**PROBLEM DESCRIPTION**
From the data that follows, copy every line holding the string "nous".

[Page images and extracted text]
=-=-=-=-=
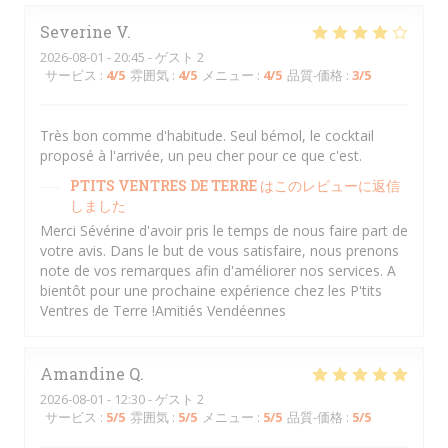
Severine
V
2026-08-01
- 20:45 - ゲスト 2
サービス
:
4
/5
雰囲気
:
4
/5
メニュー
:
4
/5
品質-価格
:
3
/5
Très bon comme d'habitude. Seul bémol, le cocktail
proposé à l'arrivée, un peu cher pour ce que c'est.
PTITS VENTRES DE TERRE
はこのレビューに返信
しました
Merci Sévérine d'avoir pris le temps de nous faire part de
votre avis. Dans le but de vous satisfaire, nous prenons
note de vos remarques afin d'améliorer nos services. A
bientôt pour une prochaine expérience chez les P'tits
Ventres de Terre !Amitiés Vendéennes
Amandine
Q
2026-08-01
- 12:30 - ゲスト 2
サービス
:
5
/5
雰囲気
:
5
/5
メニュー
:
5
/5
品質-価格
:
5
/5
=-=-=-=-=
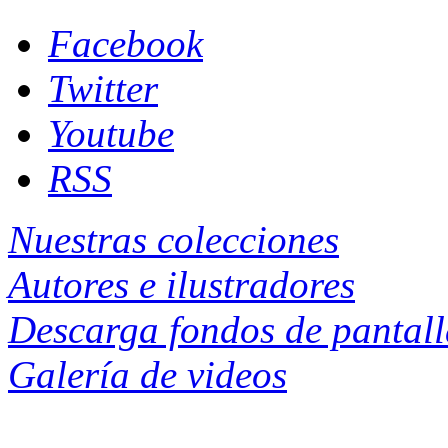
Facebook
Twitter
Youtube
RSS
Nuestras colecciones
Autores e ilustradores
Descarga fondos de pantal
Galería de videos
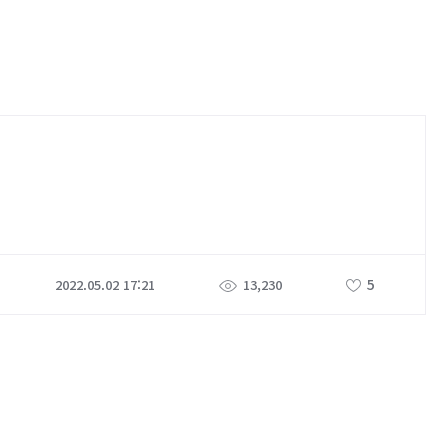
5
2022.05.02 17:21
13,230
=-=-=-=-=
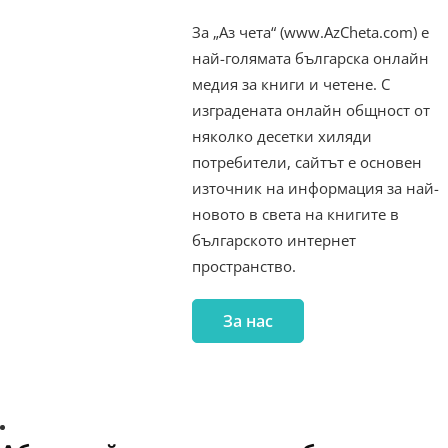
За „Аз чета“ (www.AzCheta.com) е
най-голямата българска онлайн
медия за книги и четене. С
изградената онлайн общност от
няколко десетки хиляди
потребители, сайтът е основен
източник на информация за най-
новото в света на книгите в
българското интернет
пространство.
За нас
=-=-=-=-=
**EXERCISE RESPONSE**
Merci Sévérine d'avoir pris le temps de nous faire part de
votre avis. Dans le but de vous satisfaire, nous prenons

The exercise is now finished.